Sherd Alert: GPU-Accelerated Deep Learning Sorts Pottery Fragments as Well as Expert Archeologists

by Brian Caulfield

A pair of researchers at Northern Arizona University used GPU-based deep-learning algorithms to categorize sherds — tiny fragments of ancient pottery — as well as, or better than, four expert archaeologists.

The technique, outlined in a paper published in the June issue of The Journal of Archaeological Science by Leszek Pawlowicz and Christian Downum focused on a specific kind of ancient painted pottery from the American Southwest known as Tusayan White Ware.

This pottery ware, which features geometric black designs painted on white ceramics, was created in what is now northeastern Arizona between A.D. 825 and 1300. In the 1920s, archaeologists figured out how to use the designs to categorize the pottery so they can understand when artisans created each pottery fragment.

Map of SW United States area, showing approximate distribution of Tusayan White Ware. Based on Colton (1955).
Map of the Southwest United States showing the approximate distribution of Tusayan White Ware.

As a result, Tusayan White Ware sherds are a window into the sophisticated, preliterate cultures of the American Southwest. They represent just a sliver of the rich archaeological heritage of the southeastern United States.

“There are tens if not hundreds of thousands of sites that were occupied 1,500 years ago until modern times by the Hopi and the Zuni in Arizona in New Mexico,” explains Pawlowicz, an adjunct faculty member at Northern Arizona University (and a Jeopardy!
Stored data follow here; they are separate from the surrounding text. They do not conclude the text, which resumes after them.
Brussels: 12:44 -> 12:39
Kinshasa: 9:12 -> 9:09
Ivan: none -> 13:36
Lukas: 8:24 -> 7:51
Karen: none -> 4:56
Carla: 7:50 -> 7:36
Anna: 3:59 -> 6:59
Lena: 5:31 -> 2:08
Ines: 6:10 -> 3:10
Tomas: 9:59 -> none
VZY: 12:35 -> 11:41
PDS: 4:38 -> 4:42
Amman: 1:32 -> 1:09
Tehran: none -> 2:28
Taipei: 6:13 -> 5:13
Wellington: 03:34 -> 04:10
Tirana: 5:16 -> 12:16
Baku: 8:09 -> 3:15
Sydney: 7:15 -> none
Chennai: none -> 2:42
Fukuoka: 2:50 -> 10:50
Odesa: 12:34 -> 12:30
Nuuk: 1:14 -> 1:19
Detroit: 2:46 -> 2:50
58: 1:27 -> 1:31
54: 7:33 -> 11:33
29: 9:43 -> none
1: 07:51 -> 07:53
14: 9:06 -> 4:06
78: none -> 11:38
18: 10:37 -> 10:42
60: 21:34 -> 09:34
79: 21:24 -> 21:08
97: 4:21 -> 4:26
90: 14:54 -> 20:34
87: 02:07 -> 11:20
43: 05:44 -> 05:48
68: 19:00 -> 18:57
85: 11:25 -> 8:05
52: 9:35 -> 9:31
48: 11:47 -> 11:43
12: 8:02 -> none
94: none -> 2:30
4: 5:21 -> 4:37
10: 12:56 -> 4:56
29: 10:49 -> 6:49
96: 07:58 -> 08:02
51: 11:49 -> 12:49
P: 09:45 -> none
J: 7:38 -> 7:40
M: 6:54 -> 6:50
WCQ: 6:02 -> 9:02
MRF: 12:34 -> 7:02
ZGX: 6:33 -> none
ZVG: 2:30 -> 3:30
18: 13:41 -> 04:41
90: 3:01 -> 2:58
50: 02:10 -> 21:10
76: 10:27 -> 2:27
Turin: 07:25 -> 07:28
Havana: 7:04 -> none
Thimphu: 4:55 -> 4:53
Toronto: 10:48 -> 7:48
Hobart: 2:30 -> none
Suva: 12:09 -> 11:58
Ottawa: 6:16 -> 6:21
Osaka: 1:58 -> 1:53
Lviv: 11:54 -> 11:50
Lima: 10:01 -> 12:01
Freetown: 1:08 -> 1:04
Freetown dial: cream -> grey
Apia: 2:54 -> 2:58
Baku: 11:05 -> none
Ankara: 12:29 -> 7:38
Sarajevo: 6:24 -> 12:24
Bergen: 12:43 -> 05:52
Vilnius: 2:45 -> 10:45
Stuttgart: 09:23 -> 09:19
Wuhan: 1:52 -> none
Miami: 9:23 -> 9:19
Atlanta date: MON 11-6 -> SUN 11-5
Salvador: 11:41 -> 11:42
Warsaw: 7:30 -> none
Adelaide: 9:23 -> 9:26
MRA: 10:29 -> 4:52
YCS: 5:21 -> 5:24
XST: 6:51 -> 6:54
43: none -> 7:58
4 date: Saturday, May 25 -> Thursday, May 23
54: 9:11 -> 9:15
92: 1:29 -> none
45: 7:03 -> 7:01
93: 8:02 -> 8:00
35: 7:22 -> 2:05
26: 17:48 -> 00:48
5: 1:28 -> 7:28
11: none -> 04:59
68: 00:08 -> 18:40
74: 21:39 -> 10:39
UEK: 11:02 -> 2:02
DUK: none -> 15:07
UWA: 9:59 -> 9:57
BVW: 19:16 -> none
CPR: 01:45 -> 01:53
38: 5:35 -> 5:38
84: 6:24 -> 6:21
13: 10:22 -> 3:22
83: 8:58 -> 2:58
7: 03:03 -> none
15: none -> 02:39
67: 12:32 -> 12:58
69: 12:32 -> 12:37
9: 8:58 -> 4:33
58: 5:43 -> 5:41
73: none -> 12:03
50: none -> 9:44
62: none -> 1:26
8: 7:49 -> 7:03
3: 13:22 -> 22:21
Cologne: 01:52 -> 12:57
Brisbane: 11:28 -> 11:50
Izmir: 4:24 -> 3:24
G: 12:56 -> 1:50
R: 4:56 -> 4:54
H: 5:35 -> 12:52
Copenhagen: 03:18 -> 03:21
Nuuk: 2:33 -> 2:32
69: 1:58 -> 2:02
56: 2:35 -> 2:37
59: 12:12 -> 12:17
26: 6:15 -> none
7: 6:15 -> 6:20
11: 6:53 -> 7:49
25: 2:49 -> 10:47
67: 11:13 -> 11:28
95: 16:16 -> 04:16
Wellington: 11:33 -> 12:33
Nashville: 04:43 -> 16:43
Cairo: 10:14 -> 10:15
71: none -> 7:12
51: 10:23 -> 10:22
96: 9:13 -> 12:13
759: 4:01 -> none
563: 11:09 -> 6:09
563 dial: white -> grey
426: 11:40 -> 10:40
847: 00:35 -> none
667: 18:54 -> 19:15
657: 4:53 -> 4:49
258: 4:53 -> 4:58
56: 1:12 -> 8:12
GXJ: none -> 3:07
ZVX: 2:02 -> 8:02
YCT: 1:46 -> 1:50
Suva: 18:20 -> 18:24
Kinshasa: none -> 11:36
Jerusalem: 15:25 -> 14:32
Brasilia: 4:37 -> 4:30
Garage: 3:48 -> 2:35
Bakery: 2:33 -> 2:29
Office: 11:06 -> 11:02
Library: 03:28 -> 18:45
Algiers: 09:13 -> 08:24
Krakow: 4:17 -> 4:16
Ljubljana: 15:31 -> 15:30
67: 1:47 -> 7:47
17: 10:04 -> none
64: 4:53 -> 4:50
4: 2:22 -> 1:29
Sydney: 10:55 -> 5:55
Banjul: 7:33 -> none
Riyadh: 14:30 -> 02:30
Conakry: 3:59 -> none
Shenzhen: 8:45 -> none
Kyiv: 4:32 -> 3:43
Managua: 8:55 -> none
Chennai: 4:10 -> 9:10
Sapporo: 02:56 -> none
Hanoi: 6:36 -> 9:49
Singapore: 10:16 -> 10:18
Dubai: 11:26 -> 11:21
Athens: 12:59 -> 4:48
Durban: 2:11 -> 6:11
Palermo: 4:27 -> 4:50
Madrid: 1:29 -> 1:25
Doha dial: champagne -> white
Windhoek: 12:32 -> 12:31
Tournament of Champions winner in 1992).

The challenges archaeologists studying pottery sherds face parallels those confronted by scientists across a sprawling array of fields — from astronomy to zoology — who are turning to AI to harness larger and larger quantities of data to tackle increasingly ambitious projects.

Identifying Long-Dead Artisans

Downum, an anthropology professor at Northern Arizona University, says quickly analyzing sherds from the region — and worldwide — would allow researchers to glean new insights into life hundreds of years ago.

They might even be able to, one day, recognize the work of individual artisans and trace the distribution of pottery across long-dormant trading networks.

The problem is that very few have the training — and the decades of experience needed — to understand what they’re looking at.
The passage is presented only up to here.